When Apple and Google finally go beyond just canceling user-specific IDs, and go all the way to moving all targeting data on-device, this debate becomes even more moot as nobody outside those two companies will have much in the way of user data. In a fully on-device world, even Google and Apple don’t know much about you, as the user data that leaves the phone couldn’t be used (even in theory) to narrow you down below a coarse segment size.

Then, and only then, will we be back in the analog world of old where someone could burn a few receipts, disappear back into a large crowd or skip town, and leave no trace of a furtive adventure. No doubt, Burrill thought he was doing as much when he closed his mobile app and went back to his ministry; the sophisticated digital technology to replicate the analog world just isn’t there yet.


1

Let me tell you what I won’t be talking about here: the ethics of outing, Catholic Church policy around its clergy, or any of the other complex but non-technical threads the media coverage jumped on with glee. These topics are entirely above my pay grade, or outside my lane, or pick your favorite directional metaphor. The world would be a happier place if people embraced epistemic humility, and didn’t comment publicly around things they know little or nothing about.
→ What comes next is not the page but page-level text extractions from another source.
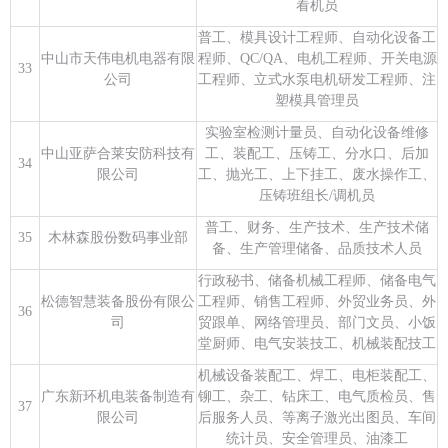
看机员
普工、模具设计工程师、自动化设备工
中山市天伟电机电器有限
程师、QC/QA、电机工程师、开关电源
33
公司
工程师、立式水泵电机研发工程师、注
塑模具管理员
实验室检测计量员、自动化设备维修
中山亚萨合莱安防科技有
工、装配工、压铸工、分水口、后加
34
限公司
工、抛光工、上下挂工、废水操作工、
压铸班组长/调机员
普工、财务、生产技术、生产技术储
35
木林森股份数码事业部
备、生产管理储备、品质技术人员
行政秘书、储备机械工程师、储备电气
松德智慧装备股份有限公
工程师、销售工程师、外贸业务员、外
36
司
贸跟单、网络管理员、部门文员、小饭
堂厨师、电气安装技工、机械装配技工
机械设备装配工、焊工、电柜装配工、
广东新环机电装备制造有
铆工、杂工、钻床工、电气质检员、售
37
限公司
后服务人员、等离子激光出图员、车间
统计员、安全管理员、油漆工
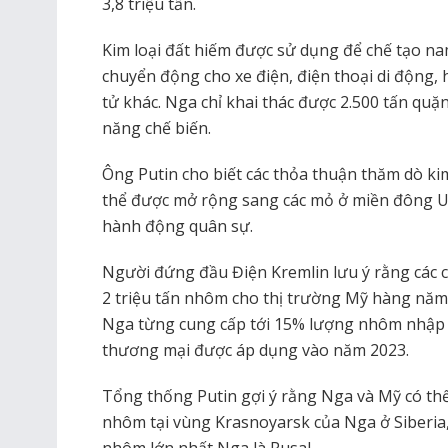
3,8 triệu tấn.
Kim loại đất hiếm được sử dụng để chế tạo n
chuyển động cho xe điện, điện thoại di động, h
tử khác. Nga chỉ khai thác được 2.500 tấn qu
năng chế biến.
Ông Putin cho biết các thỏa thuận thăm dò ki
thể được mở rộng sang các mỏ ở miền đông U
hành động quân sự.
Người đứng đầu Điện Kremlin lưu ý rằng các c
2 triệu tấn nhôm cho thị trường Mỹ hàng năm 
Nga từng cung cấp tới 15% lượng nhôm nhập k
thương mại được áp dụng vào năm 2023.
Tổng thống Putin gợi ý rằng Nga và Mỹ có thể
nhôm tại vùng Krasnoyarsk của Nga ở Siberia,
nhôm lớn nhất Nga là Rusal.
In fact, we should embrace a piece of product-manager trickery called ‘non goals’: things you explicitly set out to not do in a given project, as way to ward off accidentally doing them to the detriment of the product. Herein I submit to you my ‘non goals’ in this piece.

2

The fact the data is coming from Grindr is also part of the data. It’s passed as a unique app ID, and typically used for either targeting (or anti-targeting) certain publishers. To those of a Catholic persuasion, the mere fact this user is associated with Grindr is itself incriminating.

3

To app publishers, every dollar they make off you, either via fees, ads, or resold data is calculated out to six decimals and analyzed as part of the ever-important LTV (lifetime value), which is broken down into a vast panoply of segments, inbound channels, and signup cohorts. The traffic in data and pixels for dollars is a very exact one. Why else do washed-up physics grad students and Wall Street quants like me end up in it? We wanted flying cars and instead we got real-time markets in human attention. Hate the game, not the player (or at least not this former player).

4

If we’re really evil, we can be pro-active about it. Create a dummy Grindr account with a fake, attractive photo, and swipe left (with location set to Eau Claire) until we find a photo of Burrill. Then engage with him in the evening when he must be at the rectory. When he sees the notification and responds, Grindr will start up and send out another pulse of data to the ad exchanges. The row of data with that timestamp and with roughly that geo will almost certainly be his device.